▸ **The problem**
Repeat the data that follows exactly, starting at the line with "El Niño podría" and ending at the line with "Міжнародний день інв", and leave out every picture.

START Raw data

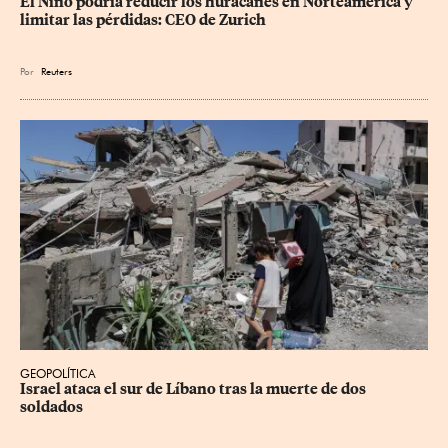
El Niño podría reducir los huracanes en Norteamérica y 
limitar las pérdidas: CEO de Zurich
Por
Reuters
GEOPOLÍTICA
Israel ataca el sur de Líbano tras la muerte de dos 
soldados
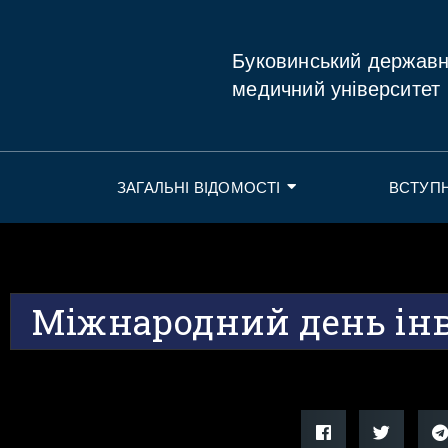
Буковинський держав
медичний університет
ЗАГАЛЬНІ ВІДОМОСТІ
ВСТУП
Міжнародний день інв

END Raw data
START Raw data

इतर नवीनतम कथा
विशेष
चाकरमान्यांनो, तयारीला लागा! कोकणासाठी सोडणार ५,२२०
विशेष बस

END Raw data

▸ **Output below**
El Niño podría reducir los huracanes en Norteamérica y 
limitar las pérdidas: CEO de Zurich
Por
Reuters
GEOPOLÍTICA
Israel ataca el sur de Líbano tras la muerte de dos 
soldados
Буковинський держав
медичний університет
ЗАГАЛЬНІ ВІДОМОСТІ
ВСТУП
Міжнародний день інв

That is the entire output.